Run your favourite profiler over the code and see if there is anything glaringly obvious that would benefit from optimisation – keep an eye out for excessive memory allocation/deallocation (if you’ve never traced through a malloc before I suggest you try it. Then try and tell me that its ok to malloc/free code in an inner loop), high frequency functions (small functions that are called many times in succession or, even worse, alternating with other small functions), inefficient data use, and obscure implicit construction or conversions (Oh, the evils of objects!). By all means fix the easy obvious stuff, but don’t delve down too far – before you shake the foundations of the codebase you need to understand what it does.
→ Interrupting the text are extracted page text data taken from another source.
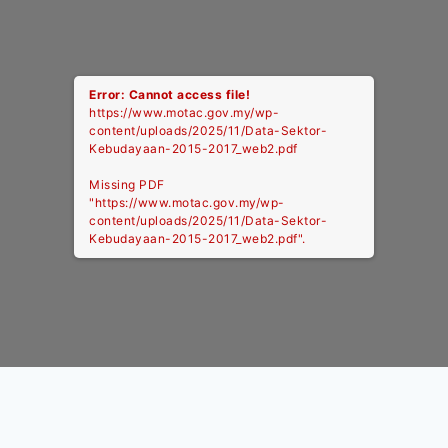
Error: Cannot access file!
https://www.motac.gov.my/wp-
content/uploads/2025/11/Data-Sektor-
Kebudayaan-2015-2017_web2.pdf
Missing PDF
"https://www.motac.gov.my/wp-
content/uploads/2025/11/Data-Sektor-
Kebudayaan-2015-2017_web2.pdf".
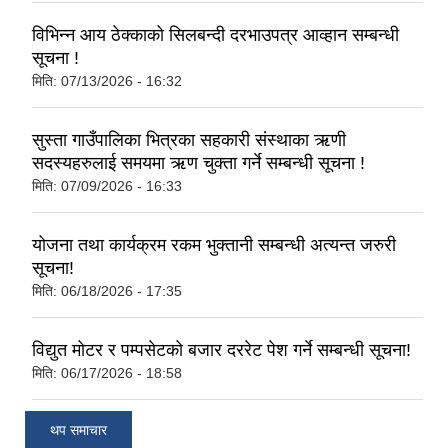
विभिन्न आय ठेक्काको सिलबन्दी दरभाउपत्र आव्हान सम्बन्धी
सूचना !
मिति:
07/13/2026 - 16:32
सुस्ता गाउँपालिका भित्रका सहकारी संस्थाका ऋणी
सदस्यहरुलाई समयमा ऋण चुक्ता गर्ने सम्बन्धी सूचना !
मिति:
07/09/2026 - 16:33
योजना तथा कार्यक्रम रकम भुक्तानी सम्बन्धी अत्यन्त जरुरी
सूचना!
मिति:
06/18/2026 - 17:35
विद्युत मोटर र पम्पसेटको बजार दररेट पेश गर्ने सम्बन्धी सूचना!
मिति:
06/17/2026 - 18:58
थप समाचार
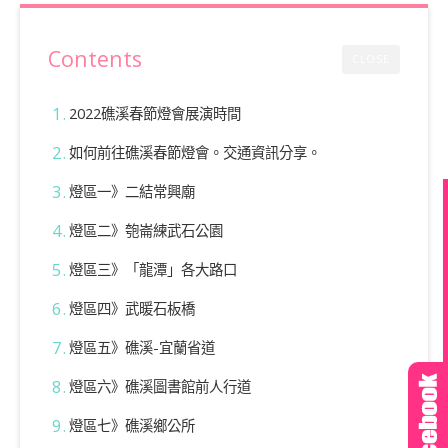
Contents
CLOSE
2022礁溪春節燈會展演時間
如何前往礁溪春節燈會。交通資訊分享。
燈區一》二結常興廟
燈區二》匏崙練武石公園
燈區三》「龍潭」各大路口
燈區四》武暖石板橋
燈區五》礁溪-宜蘭省道
燈區六》礁溪圖書館前人行道
燈區七》礁溪鄉公所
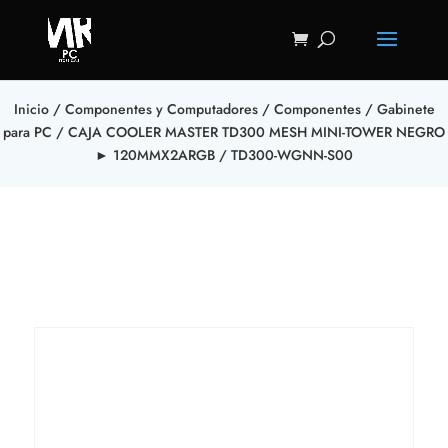
Inicio
/
Componentes y Computadores
/
Componentes
/
Gabinete
para PC
/ CAJA COOLER MASTER TD300 ‎MESH MINI-TOWER NEGRO
‎►‎ 120MM‎X‎2‎ARGB /‎ ‎TD300-WGNN-S00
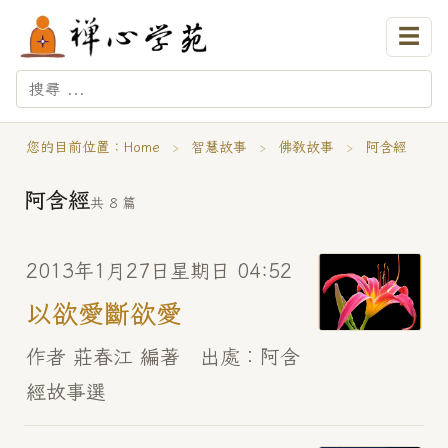
☰
您的目前位置：
Home
›
智慧故事
›
佛教故事
›
阿含經
阿含經
共 8 篇
2013年1月27日星期日 04:52
以欲愛斷欲愛
作者 莊春江 編著 出處︰阿含
經故事選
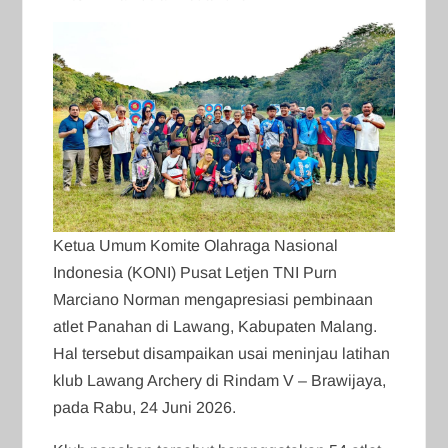
Ketua Umum Komite Olahraga Nasional
Indonesia (KONI) Pusat Letjen TNI Purn
Marciano Norman mengapresiasi pembinaan
atlet Panahan di Lawang, Kabupaten Malang.
Hal tersebut disampaikan usai meninjau latihan
klub Lawang Archery di Rindam V – Brawijaya,
pada Rabu, 24 Juni 2026.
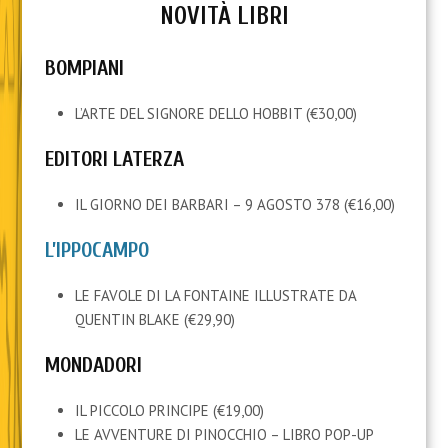
NOVITÀ LIBRI
BOMPIANI
L’ARTE DEL SIGNORE DELLO HOBBIT (€30,00)
EDITORI LATERZA
IL GIORNO DEI BARBARI – 9 AGOSTO 378 (€16,00)
L’IPPOCAMPO
LE FAVOLE DI LA FONTAINE ILLUSTRATE DA
QUENTIN BLAKE (€29,90)
MONDADORI
IL PICCOLO PRINCIPE (€19,00)
LE AVVENTURE DI PINOCCHIO – LIBRO POP-UP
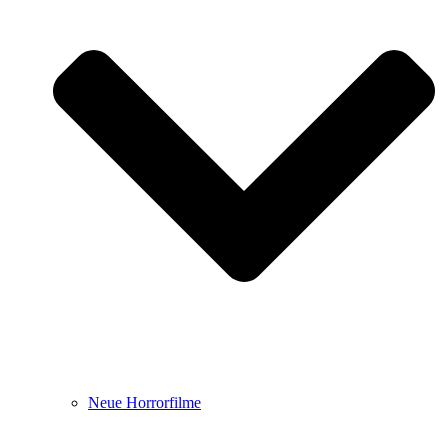
Neue Horrorfilme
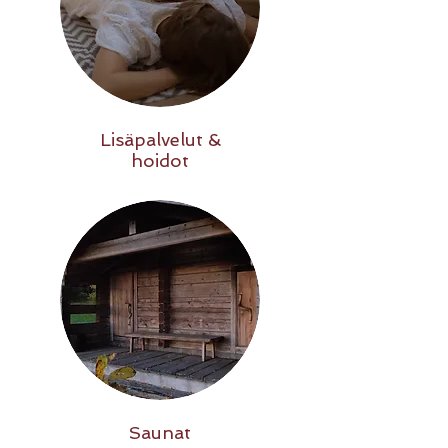
Lisäpalvelut &
hoidot
Saunat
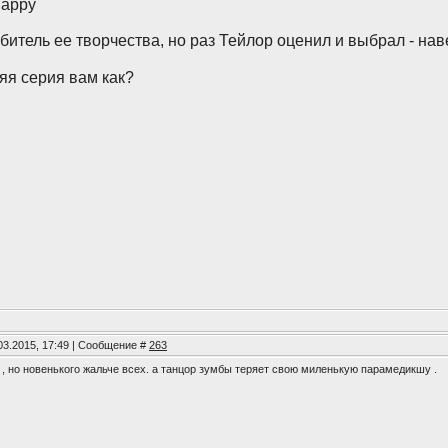
битель ее творчества, но раз Тейлор оценил и выбрал - на
яя серия вам как?
03.2015, 17:49 | Сообщение #
263
а , но новенького жальче всех. а танцор зумбы теряет свою миленькую парамедикшу .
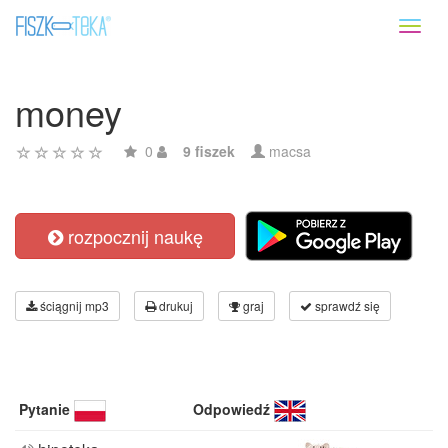
Toggl
naviga
money
0
9 fiszek
macsa
rozpocznij naukę
ściągnij mp3
drukuj
graj
sprawdź się
Pytanie
Odpowiedź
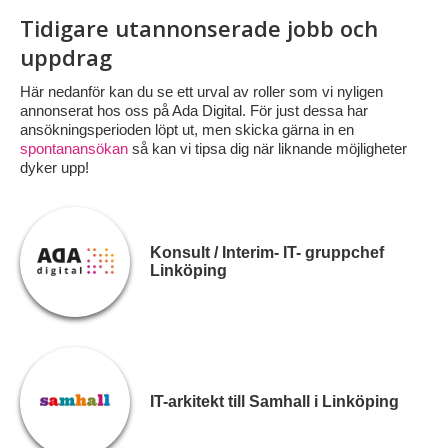
Tidigare utannonserade jobb och
uppdrag
Här nedanför kan du se ett urval av roller som vi nyligen
annonserat hos oss på Ada Digital. För just dessa har
ansökningsperioden löpt ut, men skicka gärna in en
spontanansökan
så kan vi tipsa dig när liknande möjligheter
dyker upp!
Konsult / Interim- IT- gruppchef
Linköping
IT-arkitekt till Samhall i Linköping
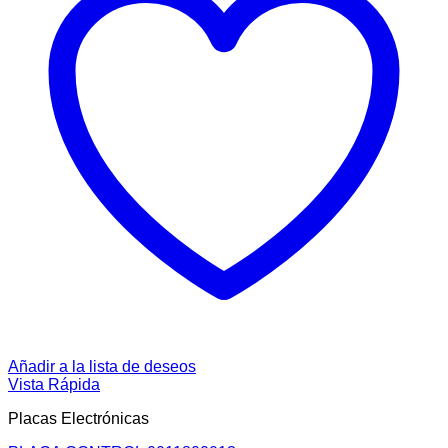
Añadir a la lista de deseos
Vista Rápida
Placas Electrónicas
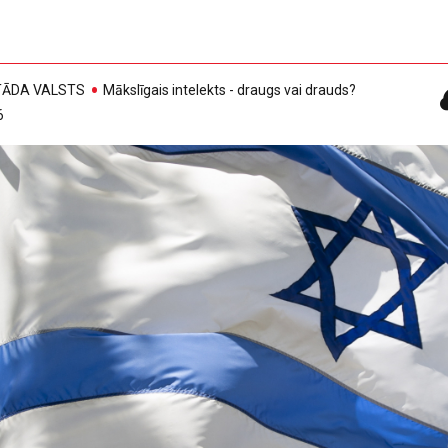
, TĀDA VALSTS
Mākslīgais intelekts - draugs vai drauds?
6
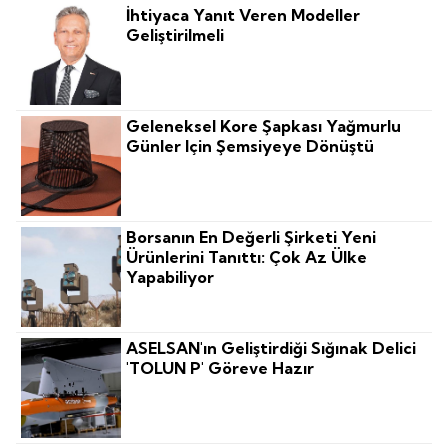
İhtiyaca Yanıt Veren Modeller
Geliştirilmeli
Geleneksel Kore Şapkası Yağmurlu
Günler Için Şemsiyeye Dönüştü
Borsanın En Değerli Şirketi Yeni
Ürünlerini Tanıttı: Çok Az Ülke
Yapabiliyor
ASELSAN'ın Geliştirdiği Sığınak Delici
'TOLUN P' Göreve Hazır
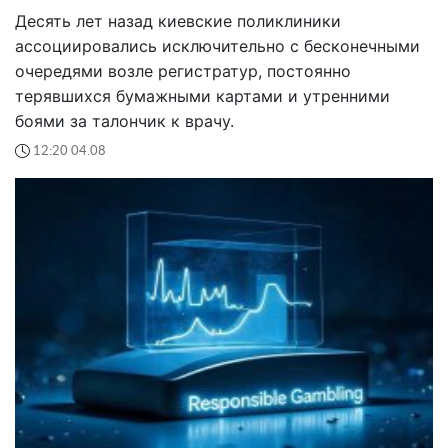
Десять лет назад киевские поликлиники
ассоциировались исключительно с бесконечными
очередями возле регистратур, постоянно
терявшихся бумажными картами и утренними
боями за талончик к врачу.
12:20 04.08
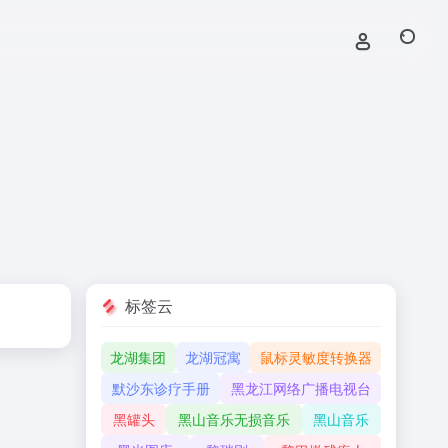
标签云
龙湖集团
龙湖冠寓
鼠标灵敏度转换器
默沙东诊疗手册
黑龙江网络广播电视台
黑罐头
黑山音乐无损音乐
黑山音乐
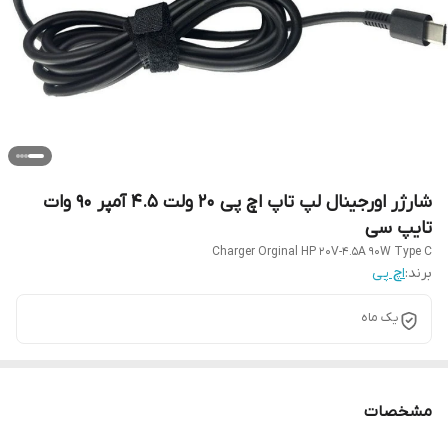
شارژر اورجینال لپ تاپ اچ پی 20 ولت 4.5 آمپر 90 وات
تایپ سی
Charger Orginal HP 20V-4.5A 90W Type C
برند:
اچ پی
یک ماه
مشخصات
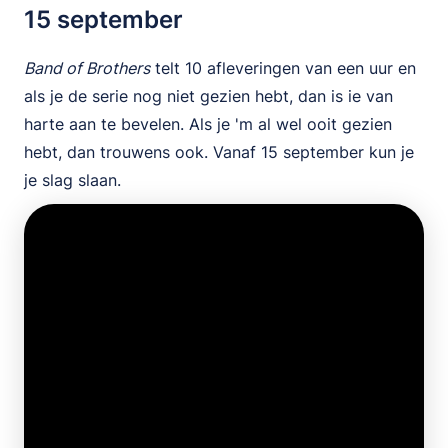
15 september
Band of Brothers
telt 10 afleveringen van een uur en
als je de serie nog niet gezien hebt, dan is ie van
harte aan te bevelen. Als je 'm al wel ooit gezien
hebt, dan trouwens ook. Vanaf 15 september kun je
je slag slaan.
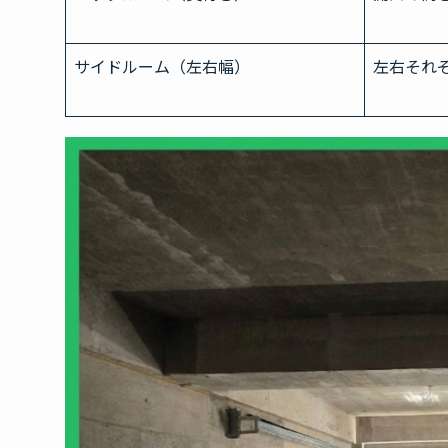
サイドルーム（左右幅）
左右それぞ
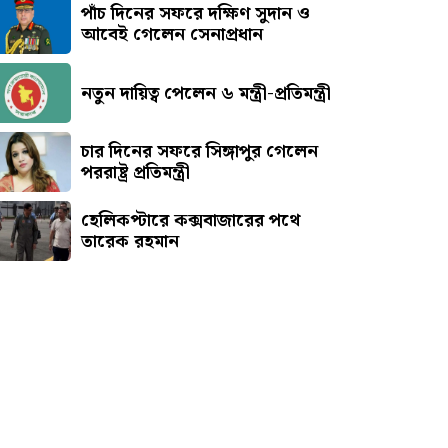
পাঁচ দিনের সফরে দক্ষিণ সুদান ও
আবেই গেলেন সেনাপ্রধান
নতুন দায়িত্ব পেলেন ৬ মন্ত্রী-প্রতিমন্ত্রী
চার দিনের সফরে সিঙ্গাপুর গেলেন
পররাষ্ট্র প্রতিমন্ত্রী
হেলিকপ্টারে কক্সবাজারের পথে
তারেক রহমান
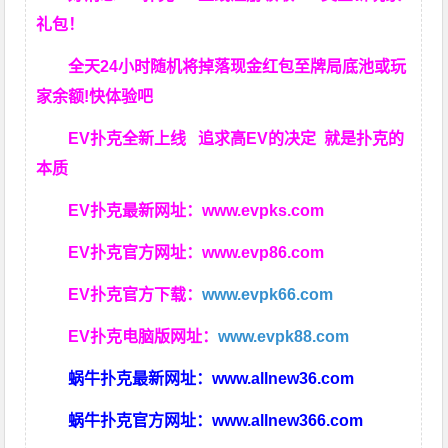
礼包！
全天24小时随机将掉落现金红包至牌局底池或玩
家余额!快体验吧
EV扑克全新上线 追求高EV
的决定
就是扑克的
本质
EV扑克最新网址：
www.evpks.com
EV扑克官方网址：
www.evp86.com
EV扑克官方下载：
www.evpk66.com
EV扑克电脑版网址：
www.evpk88.com
蜗牛扑克最新网址：
www.allnew36.com
蜗牛扑克官方网址：
www.allnew366.com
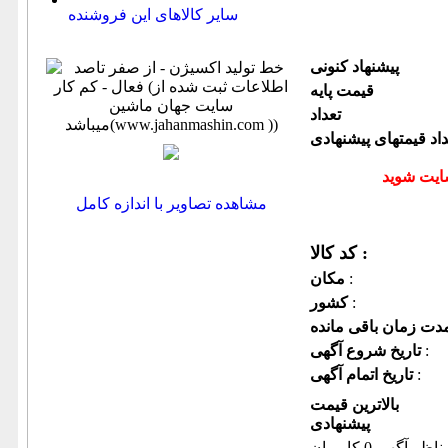
سایر کالاهای این فروشنده
پیشنهاد كنونی
قیمت پایه
تعداد
داد قیمتهای پیشنهادی
مشاهده تصاویر با اندازه کامل
کد کالا :
:
مكان
:
كشور
:
تاریخ شروع آگهی
:
تاریخ اتمام آگهی
بالاترین قیمت
پیشنهادی
ناظر آگهی 0 کاربران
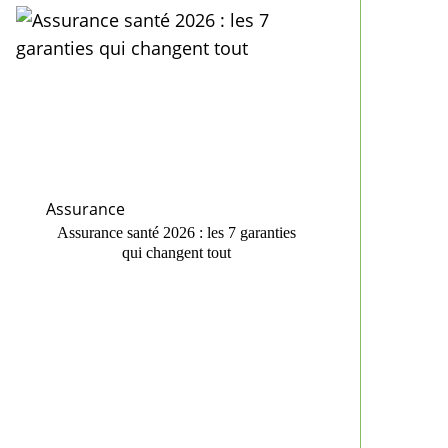
Assurance
Assurance santé 2026 : les 7 garanties
qui changent tout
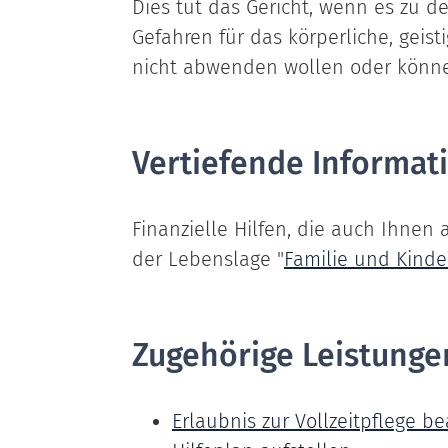
Dies tut das Gericht, wenn es zu de
Gefahren für das körperliche, geist
nicht abwenden wollen oder könn
Vertiefende Informat
Finanzielle Hilfen, die auch Ihnen 
der Lebenslage "
Familie und Kinde
Zugehörige Leistunge
Erlaubnis zur Vollzeitpflege b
So, what is the code trying to do? Or, more importantly, what problem was the programmer who wrote this code trying to solve? What was their intention? Don’t get bogged down by implementation details – try and see it holistically. What are the inputs and the outputs? What are the transformations involved? You need to understand these first before you touch anything – yes, I appreciate the urge to optimise that obviously inefficient code, but will it really make a difference in the end? If you are going to rewrite parts of this code, then you’d better be sure you know what’s going on. Don’t blindly optimise without understanding what that code is doing.


Once you know what the problem being solved is, you need to delve down into it and see how it is solving it. This is where you look the structure of the code, the nitty gritty transformations of the data that compromise the guts of the algorithm. Try not to be too critical of the code or data just yet – ignore the over abundance of virtuals and the eye-stabbing templates, and just try to comprehend what is going on. Trace the data through the bowels of the code and watch what happens to it – where it goes in, where it comes out and what touches it in the middle.


Now that you have developed some empathy for the code, profile it again. You should now understand much more of what is going on and the profiled information will make more sense.  Figure out where the performance matters and where efficiency is irrelevant. Look at not just the low level but the high level algorithm – not just the code that runs slow, but the code that calls the slow code. Where do you need to fix it to make it go fast?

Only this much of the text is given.